The round moon cakes and round doorways, the round tables of graduated sizes that fit one roundness inside another, round windows and rice bowls--these talismans had lost their power to warn this family of the law: a family must be whole, faithfully keeping the descent line by having sons to feed the old and the dead, who in turn look after the family.  The villagers came to show my aunt and her lover-in-hiding a broken house.  The villagers were speeding up the circling of events because she was too shortsighted to see that her infidelity had already harmed the village, that waves of consequences would return unpredictably, sometimes in disguises, as now, to hurt her.  This roundness had to be made coin-sized so that she would see its circumference: punish her at the birth of her baby.

Maxine Hong Kingston's The Woman Warrior is, like Tim O'Brien's The Things They Carried a set of interconnected stories, and also a book I'm supposed to teach in my eleventh-grade American Lit class this year.  They are similar, too, in the way that they say all plots are either "a fish out of water" or "a stranger comes to town."  That old canard is really too clever by half: whether you're the fish or the stranger depends on your perspective.  O'Brien's soldiers are all fish, in a world that they fear and cannot understand, but the characters of Kingston's memoir are strangers, grappling with the transition from China to America over many generations.

Kingston structures the stories in a way that is both chronological and relational: The first story, "No Name Woman," is about a Chinese aunt who committed suicide whom Kingston never met, the next about her mother and father, and so on until the final story, about Kingston's own experiences as a Chinese-American in California.  "No Name Woman" is the most famous, I think, because it's the only one I had read before.  It's a remarkable story, about a woman whose house is destroyed by her neighbors in a small Chinese town because she has become pregnant out of wedlock.  The baby is a product of rape, but no one knows this, and it wouldn't matter; the instability of the family and community that a fatherless child represents is, for the villagers, reason enough to enact a harsh punishment.  When the woman drowns herself and her baby, Kingston remains equivocal:

Carrying the baby to the well shows loving.  Otherwise abandon it.  Turn its face into the mud.  Mothers who love their children take them along.  It was probably a girl; there is some hope of forgiveness for boys.

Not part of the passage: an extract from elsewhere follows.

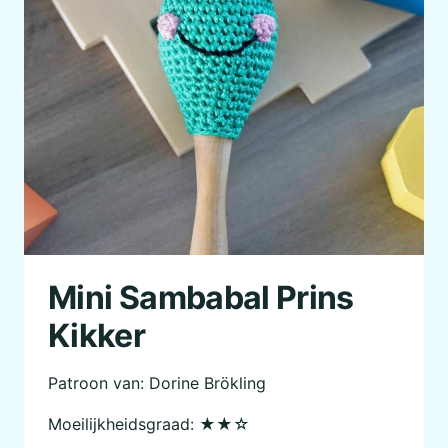
Mini Sambabal Prins
Kikker
Patroon van: Dorine Brökling
Moeilijkheidsgraad: ★★☆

What impresses me about Woman Warrior is its complexity.  We are horrified by the actions of the villagers in "No Name Woman," and Kingston doesn't ask us to excuse them, but she does ask us to understand them in a way that is difficult.  It also enables her to depict such an act of cruelty as deeply ingrained within rural Chinese culture, and at the same time write a story like "At the Western Palace," which depicts the tragic consequences when that culture is lost or abandoned.  In that story, Kingston's aunt (this time on her mother's side) comes to America after decades of separation from her husband, who immigrated long ago.  But her husband is married to another woman, and in California, the rights she would have as a "first wife" over her rival are not, cannot be honored.  There's some great humor in this story, mostly Kingston's mother's absurd encouragements to her sister--she imagines her walking in the husbands house, and declaring the children he had with his second wife to be her own, as would have been in the case, it seems in China--but the depiction of this aunt, for whom there really is no place in this new existence, is deeply sad.

About half of my students are East Asian, and most of these are Chinese-American, many from first-generation families.  I'm a little bit fearful to read this book with them--am I supposed to educate them on the finer points of Chinese culture?--but excited to see how they connect with these stories.